It is almost impossible to pick up a newspaper or news magazine these days without seeing an article about religious freedom. That raises questions of how to define religious freedom.
Atheists maintain that religions are vehicles of discrimination, and in some cases that charge is valid. We previously reviewed the history of the Mormon Church which excluded blacks in its early days. There have been cults that have excluded people based on their sex or their occupation. Should the government allow a religious group to advocate the violation of the laws of the land? What about a religion that advocates violence or suicide as was the case in the Jim Jones tragedy in Guyana? We have a case in the Midwest where a nun is suing the Roman Catholic Church because they won’t allow her to become a priest. Recently a local Church of Christ was threatened with a lawsuit because they wouldn’t interview a woman for the advertised position of pulpit minister. The list of grievances is virtually endless and raises questions of how to define religious freedom.
Many people in America limit the definition of religious freedom to the right to meet in a single facility and worship God as you choose, but your religion must not move outside of that building. In this view, you may not share your faith with anyone outside of the building or make it part of what you do at work, in school, or in the presence of the general public. This has been evident in cases where a person is asked to make something or do something that violates their religious convictions. Asking Christians to act against their faith has led to legal cases involving people like Jack Phillips and his wedding cakes or Barronelle Stutzman and her flower displays or Joanna Duka and Breanna Koski and their custom art. Pro-life pregnancy care centers have been told they must promote abortion options in spite of their religious convictions.

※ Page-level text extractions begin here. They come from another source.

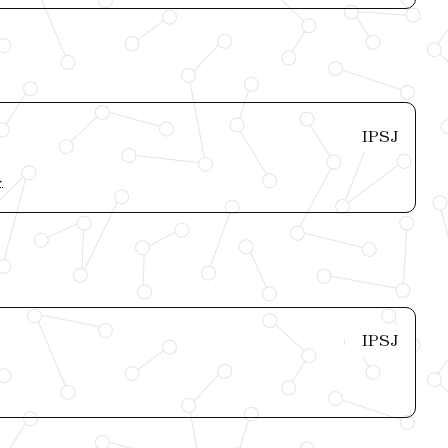
IPSJ
人
IPSJ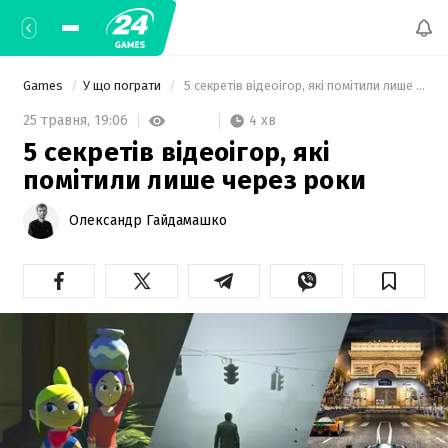
Games
У що пограти
 5 секретів відеоігор, які помітили лише через роки 
4 хв
25 травня,
19:06
5 секретів відеоігор, які
помітили лише через роки
Олександр Гайдамашко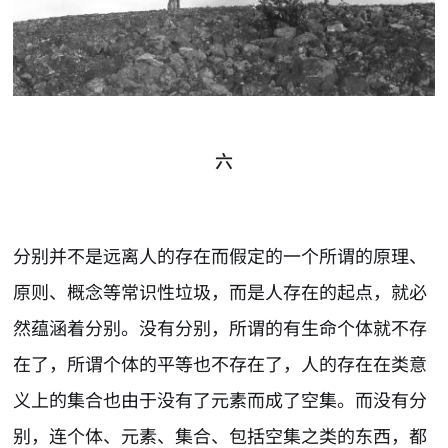
六
分别并不是远离人的存在而假定的一个所谓的原理、
原则、概念等常识性垃圾，而是人存在的起点，就必
然蕴涵着分别。没有分别，所谓的有生命个体就不存
在了，所谓个体的平等也不存在了，人的存在在类意
义上的集合也由于没有了元素而成了空集。而没有分
别，连个体、元素、集合、包括空集之类的东西，都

As the government tries to decide how to define religious freedom, we must remember that Christianity does not need religious freedom to survive. God cannot be defeated by the ACLU, no matter how much money they have. It may be that the right to worship outside of a government-registered building is going to be destroyed by activists and government officials who are determined to drive historical Christian beliefs from the public square. Remember that the early church did not have religious freedom, but the teaching of Jesus Christ on love and service still survived.
“And they called them and commanded them not to speak at all nor teach in the name of Jesus. But Peter and John answered and said unto them, ‘Whether it be right in the sight of God to hearken unto you more than unto God, you judge. For we cannot but speak the things which we have seen and heard’” (Acts 4:18-20).